◆ YOUR GOAL ◆
In the entries below, the line with "MP3 Konverter" marks the start. Return it and every following line exactly, ending with the last.
•••••
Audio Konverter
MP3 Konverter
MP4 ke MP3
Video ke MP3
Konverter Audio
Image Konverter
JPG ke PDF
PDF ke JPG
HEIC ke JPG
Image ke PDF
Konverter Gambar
•••••
◆ TASK RESPONSE ◆
MP3 Konverter
MP4 ke MP3
Video ke MP3
Konverter Audio
Image Konverter
JPG ke PDF
PDF ke JPG
HEIC ke JPG
Image ke PDF
Konverter Gambar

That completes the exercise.